The NCAA is gaining more and more attention and you see this from the players who are graduating from a Division I school to pursue pro options. As you get older, you gain more knowledge about hockey in the States and it does become more evident that it is just as good of an option than Major Junior Hockey. Ryan Kesley and Johnny Gaudreau are prime examples of players who excelled in academics and evidently hockey who are now playing in the NHL. The fact that players come out of college at the age of 24 or 25 and are that much more developed than say a 20 year old who just graduated from the OHL, it does make a difference. Not only are they coming out of NCAA as a better hockey player but the majority of the time, they’re coming out with a degree as well which Major Junior players don’t really have the opportunity to get due to age and the way the schedule works. All of this ties into the “endless opportunities” I mentioned when talking about being undrafted. Because of restrictions and rules, it doesn’t make much sense for schools to recruit major junior players so where do they go? Junior “B” and Junior “A” leagues are prime breeding grounds for NCAA schools and it just goes to show that not getting drafted can be a blessing in disguise in the long run.
From the New Liskeard area, Mitchell McCrank could tell you first hand how not being selected in the OHL draft affected him and the following process that lead him to playing NCAA Division I hockey at Canisius College in Buffalo, NY. After playing 2 years of Midget AAA, he found himself with the Stratford Cullitons (only a year before myself).
After proving himself as an elite player, not only did he gain interest from OHL clubs but from NCAA schools as well and now a decision had to be made.
“Not getting drafted obviously sucked and is no doubt something I wanted to achieve but I had the right people to help me see the other side of things that there were other possibilities out there which is basically how I started talking to Stratford and that’s when things kind of took off for me.”
McCrank says although the OHL offers were tempting, he decided to take the college route.

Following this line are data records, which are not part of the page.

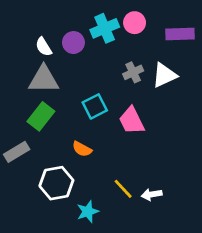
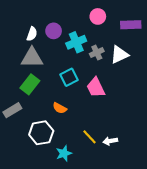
cyan cross: (105, 28) -> (76, 42), moved
white semicircle: (44, 47) -> (32, 34), turned -128

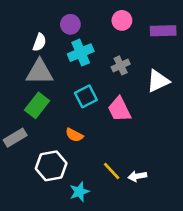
purple circle: (54, 31) -> (70, 24), moved
cyan cross: (76, 42) -> (81, 53), moved
white triangle: (119, 55) -> (158, 81), moved

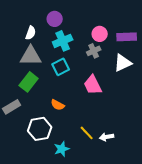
pink circle: (122, 20) -> (100, 34), moved
purple rectangle: (163, 31) -> (127, 37), moved
cyan square: (86, 96) -> (61, 67), moved

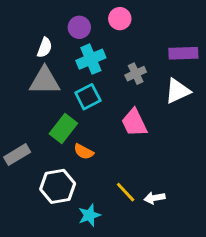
pink circle: (100, 34) -> (120, 19), moved
green rectangle: (29, 82) -> (63, 129), moved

“Yeah I had the chance to possibly play with Barrie but they weren’t giving me any guarantees. Whereas Canisius offered me a full scholarship for four more years of high competitive hockey. Canisius wanted me early right out of high school and said id fit in on the power play and get lots of ice time. The coach Dave smith was also a big factor. He was really a nice guy and a Stratford alumni so to me, the decision was easy in terms of developing as a player as well as academically.”
McCrank now finds himself at Mohawk College where he is pursuing and extending his education, making the most of his opportunity that Canisius gave him.
To wrap things up, I can’t stress enough over the importance of turning any kind of situation into a good one. Not getting drafted can be heartbreaking and can bring up the thought that it’s over. IT’S NOT! One day does not define you as a hockey player so don’t waste time looking at the players who were chosen and think that they are better than you, look at the person in the mirror and realize that you are better than that person and take each day to prove it. It won’t be long until junior teams are calling and inquiring about you and that moment is one to be just as proud of as being drafted. Take it and run with it!
I just want to wish good luck to all the players and families in the upcoming draft, congrats to those who get selected and to those who don’t, just remember that there’s nothing better than having another reason to prove everyone wrong!